= Saved data entries =
↓↓↓

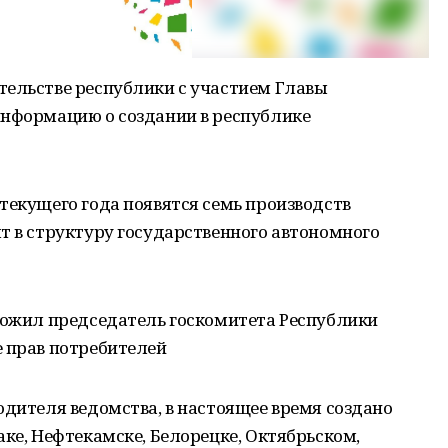
тельстве республики с участием Главы
информацию о создании в республике
текущего года появятся семь производств
т в структуру государственного автономного
оложил председатель госкомитета Республики
е прав потребителей
одителя ведомства, в настоящее время создано
аке, Нефтекамске, Белорецке, Октябрьском,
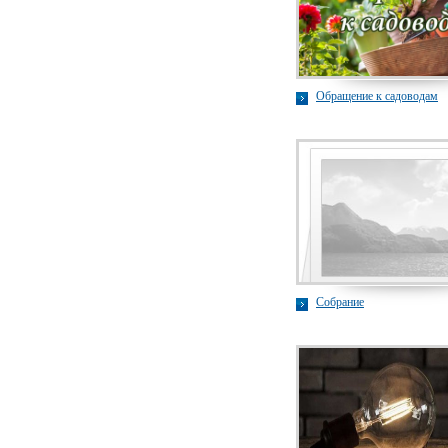
Обращение к садоводам
Собрание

↑↑↑

= TASK ITEM =
Reproduce all entries without any change, and omit the pictures.

= SOLUTION BELOW =
тельстве республики с участием Главы
информацию о создании в республике
текущего года появятся семь производств
т в структуру государственного автономного
оложил председатель госкомитета Республики
е прав потребителей
одителя ведомства, в настоящее время создано
аке, Нефтекамске, Белорецке, Октябрьском,
Обращение к садоводам
Собрание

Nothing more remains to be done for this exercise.